Not sure what you’re saying about the “akin to” thing.
That link is me putting together some questions so that when i host a discussion with a group of people who all work on different democracy tech, they can discuss how their solutions are affected by these things. No real claims are being made, but hopefully fruitful discussion will ensue.

Shouldn’t have used the word akin and should have put a better blurb - getting of topic won’t waste any more time on it.

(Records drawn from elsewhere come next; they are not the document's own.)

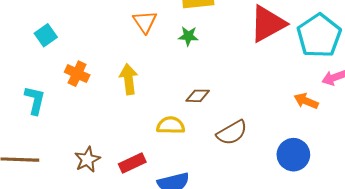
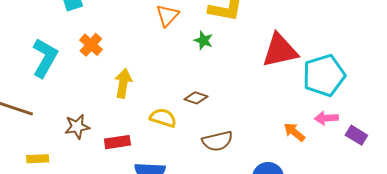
yellow arrow: (129, 79) -> (123, 83), moved
cyan L-shape: (35, 100) -> (45, 58), size x1.4

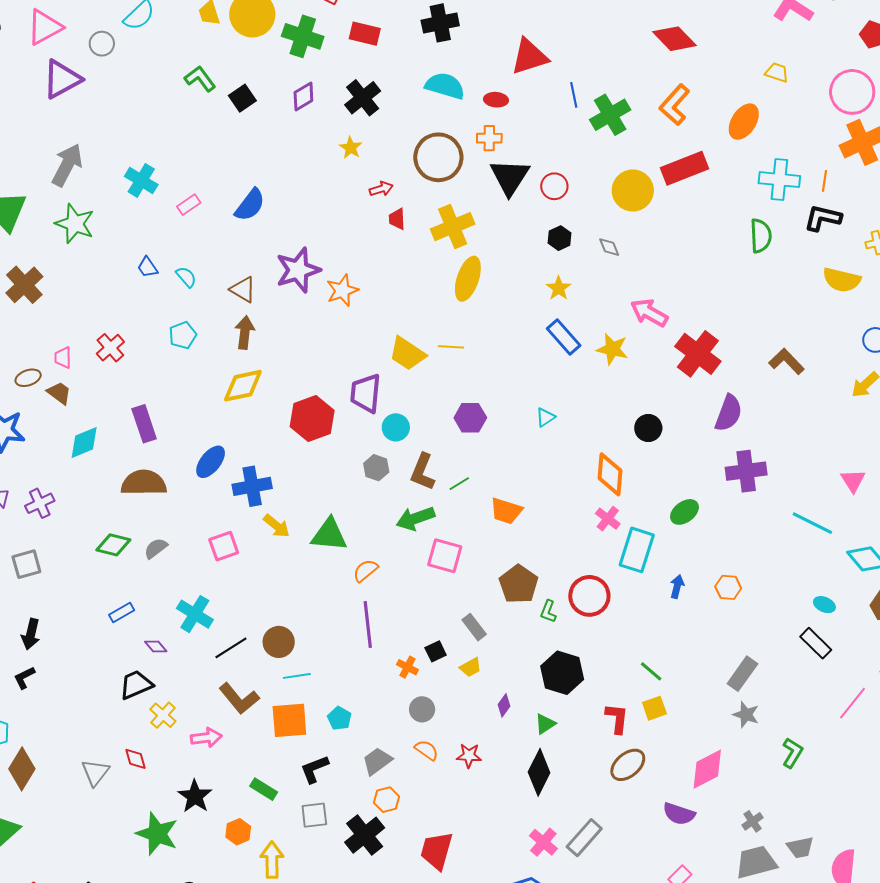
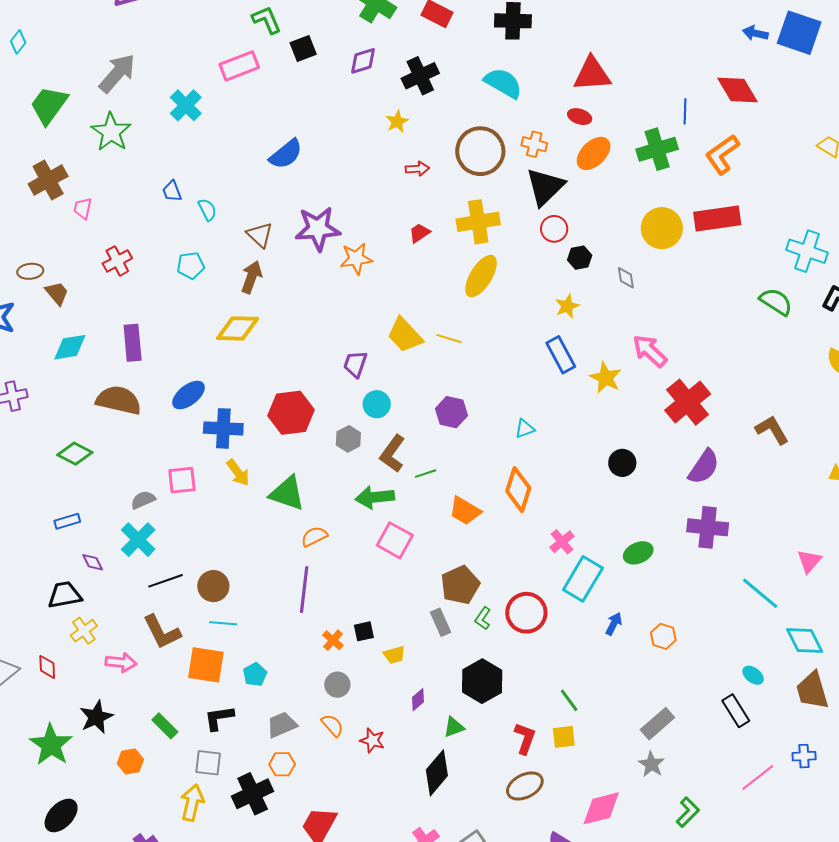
blue line: (574, 95) -> (685, 111), moved
red ellipse: (496, 100) -> (580, 117), moved
orange ellipse: (744, 122) -> (594, 153), moved
red circle: (554, 186) -> (554, 229), moved
pink rectangle: (189, 205) -> (239, 66), moved, size x1.6
red trapezoid: (397, 219) -> (419, 233), moved, turned 45
green semicircle: (761, 236) -> (776, 302), turned -68
pink trapezoid: (63, 358) -> (83, 208), moved
purple trapezoid: (366, 393) -> (355, 364), size x0.7
red hexagon: (312, 419) -> (291, 413), moved
orange diamond: (610, 474) -> (518, 490), moved
gray semicircle: (156, 548) -> (143, 500), moved
gray rectangle: (474, 627) -> (441, 622), moved
yellow arrow: (272, 860) -> (192, 803), moved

This topic has me flummoxed.

The document is one part of a whole story. There must have been a lead up to the manifesto being disseminated and we are not privy to it. Would love to know Googles internal policies for firing this person. Seems the big issue for this person was lack of being able to discuss his views. But saying that who knows what the lead up was.

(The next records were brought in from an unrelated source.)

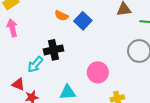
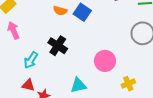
black cross: (54, 50) -> (58, 46), turned -36
cyan arrow: (35, 64) -> (31, 60), moved

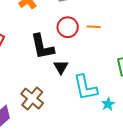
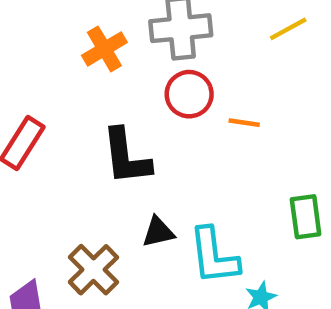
red circle: (68, 27) -> (189, 94), moved
black triangle: (61, 67) -> (158, 232), moved, turned 42

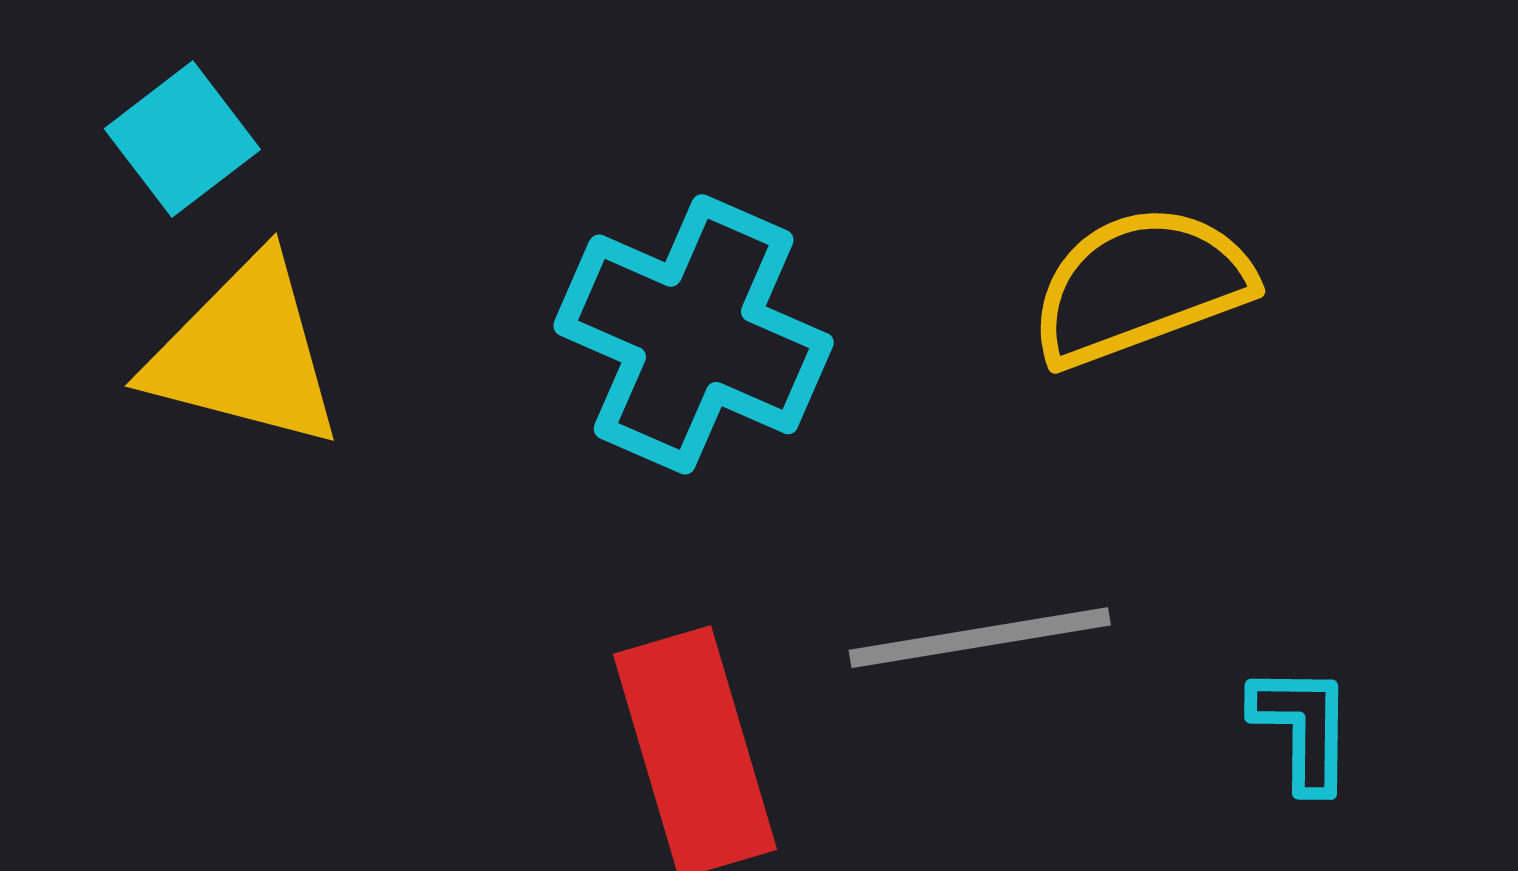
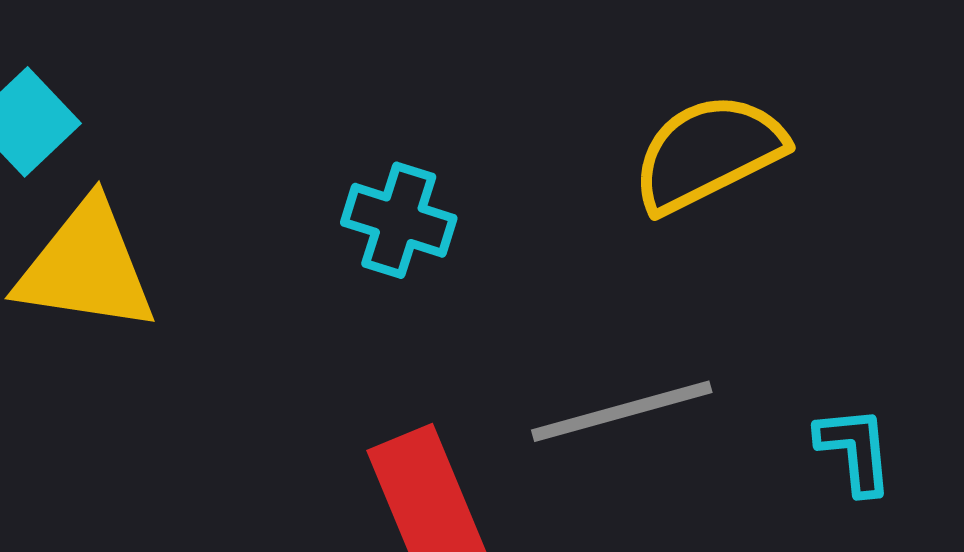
cyan cross: (694, 334) -> (399, 220), size x0.6

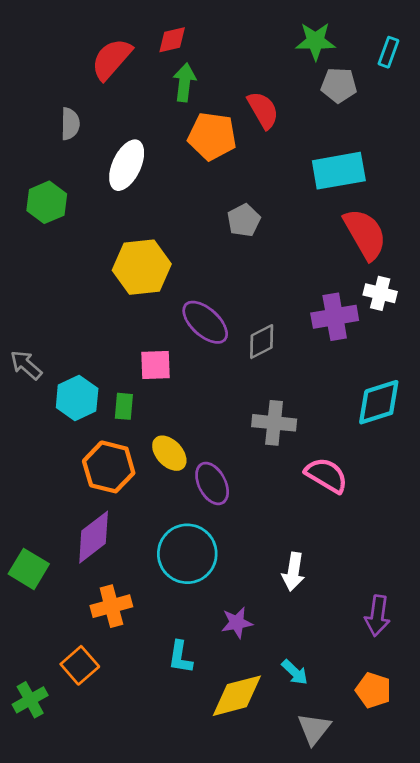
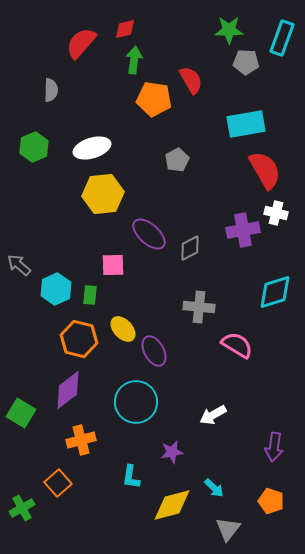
cyan rectangle: (388, 52) -> (282, 38), size x1.6
white ellipse: (127, 165) -> (92, 148), moved, turned 48
white arrow: (293, 572) -> (213, 415), turned 52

Well, he did talk about the issues leading up to the memo, if a video interview I linked waaaay up in the second post of this thread. Also, many relevant academic publications attached to that video description on YouTube.

Thanx - I’m tired - at work.

I see a lot of posts above pointing out things that are ‘wrong’ with articles other forum members have shared discussing the original memo, let me make a suggestion: it takes more effort to discuss the things you agree with in an article which overall you might disagree with. So I would like to see this discussion here moving more towards things that all sides in this controversy have got mostly correct, and less picking side on which hot take totally owned it.

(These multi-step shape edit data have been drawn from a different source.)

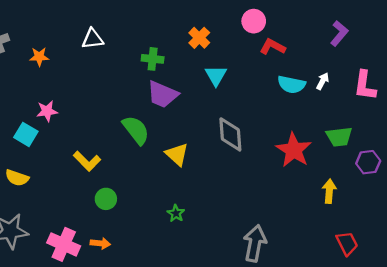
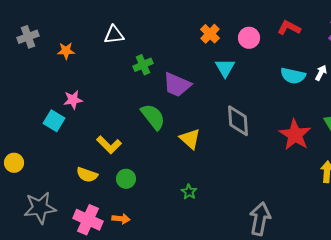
pink circle: (254, 21) -> (249, 38), moved
red L-shape: (273, 47) -> (289, 28), moved
green cross: (153, 59) -> (143, 65), moved, turned -30
yellow semicircle: (17, 178) -> (87, 175), moved

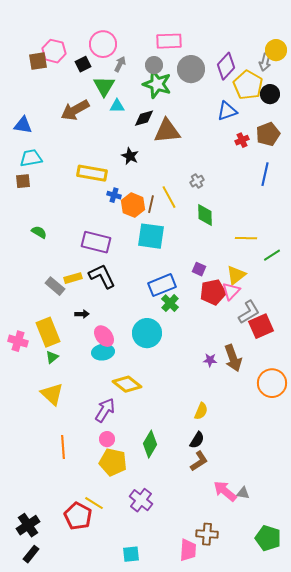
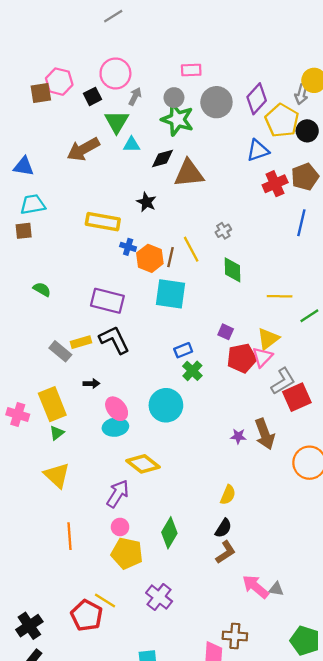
pink rectangle: (169, 41) -> (191, 70), size x0.7
red cross: (242, 140) -> (275, 184), size x1.5
blue rectangle: (162, 285) -> (183, 350), size x0.6

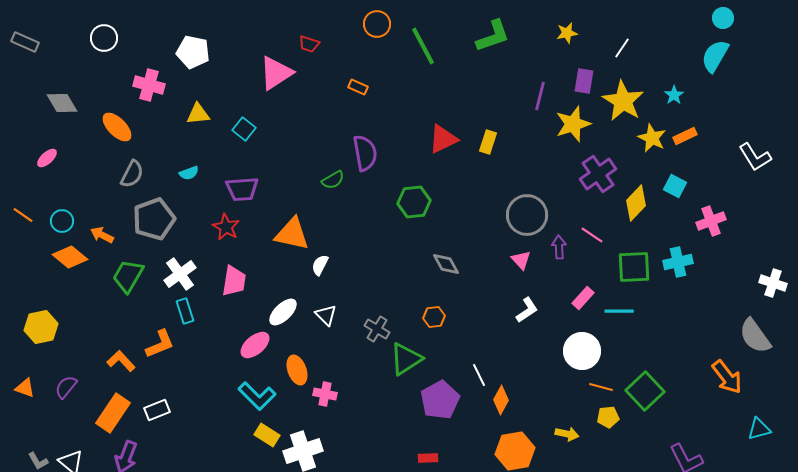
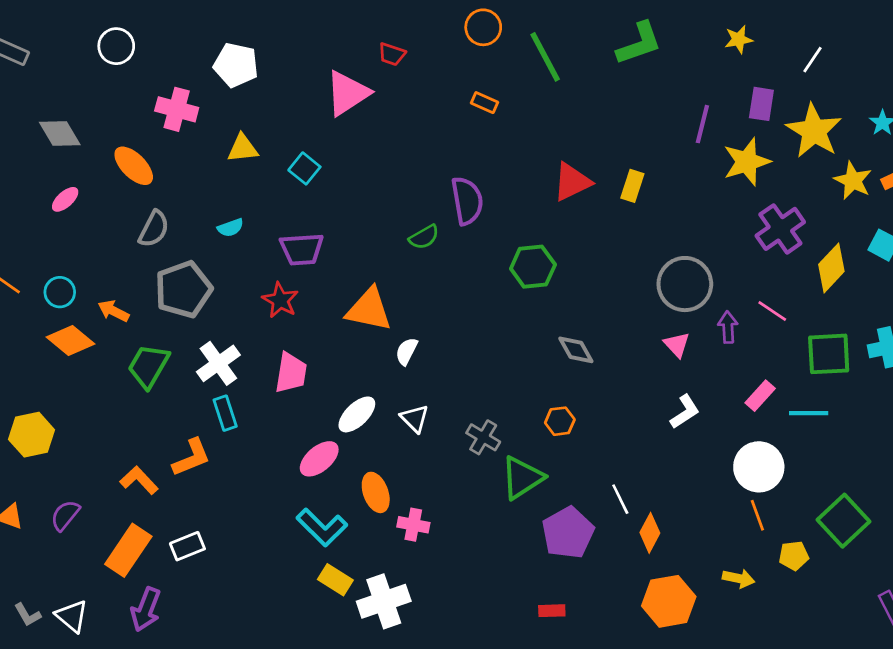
orange rectangle: (358, 87) -> (485, 103), moved
pink ellipse: (47, 158) -> (65, 199), moved
orange line: (601, 387) -> (757, 515), moved, turned 55

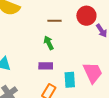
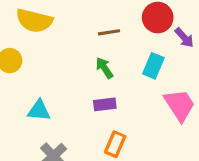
cyan rectangle: (70, 80) -> (153, 66), moved, turned 35

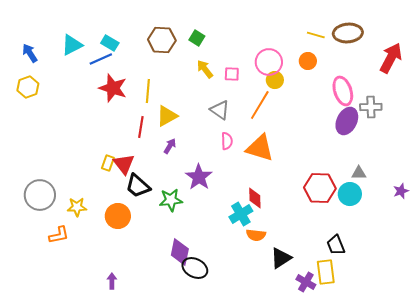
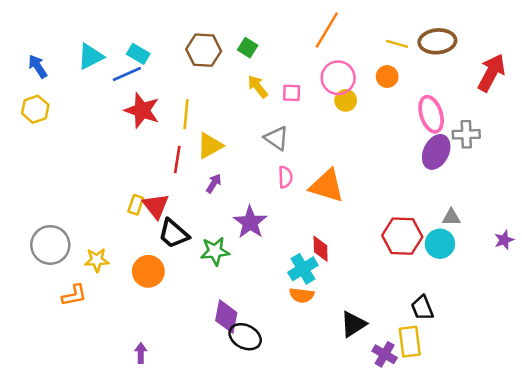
orange line: (260, 105) -> (327, 30), moved
orange semicircle: (256, 235) -> (302, 295), moved

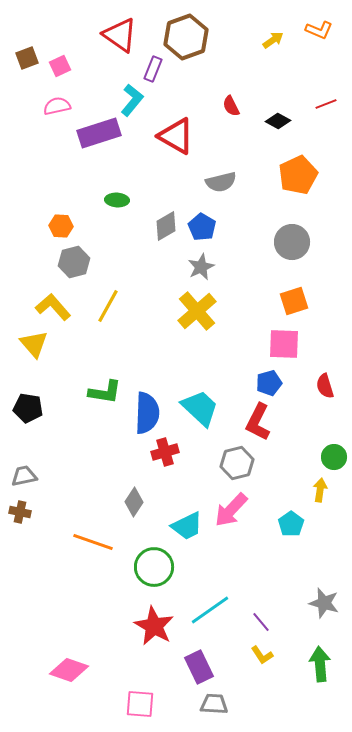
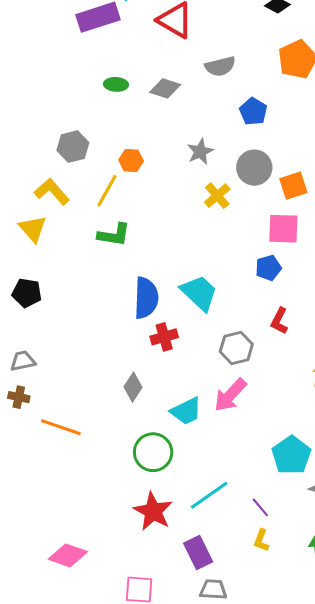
orange hexagon: (61, 226) -> (131, 161), moved
gray diamond: (166, 226) -> (165, 88), moved, turned 48
blue pentagon: (202, 227) -> (253, 111), moved
gray circle: (292, 242) -> (254, 168), moved
yellow cross: (197, 311) -> (217, 196), moved, size x0.7
green L-shape: (105, 392) -> (114, 235), moved
red L-shape: (258, 422) -> (279, 321), moved, size x0.7
cyan pentagon: (291, 524) -> (291, 455), moved, size x1.5
orange line: (93, 542) -> (61, 427), moved
yellow L-shape: (262, 655) -> (261, 540), turned 55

The starting point for discussing a controversy such as this, as @MarkG did his best to hint at, is to recognise this controversy has taken on a life of its own.

The original context has essentially been totally lost in a cascading series of events since the memo was first published. So if you have the arrogance to think you totally understand this controversy and the interplay of all the views, issues, opinions, assertions and science that have been flooding forth over the last week-ish… I would suggest it is probably time for you to embark on some self reflection about your place on that tiny mote of dust floating in a sunbeam (since we may not have that much time left anyway cough-trump-cough ).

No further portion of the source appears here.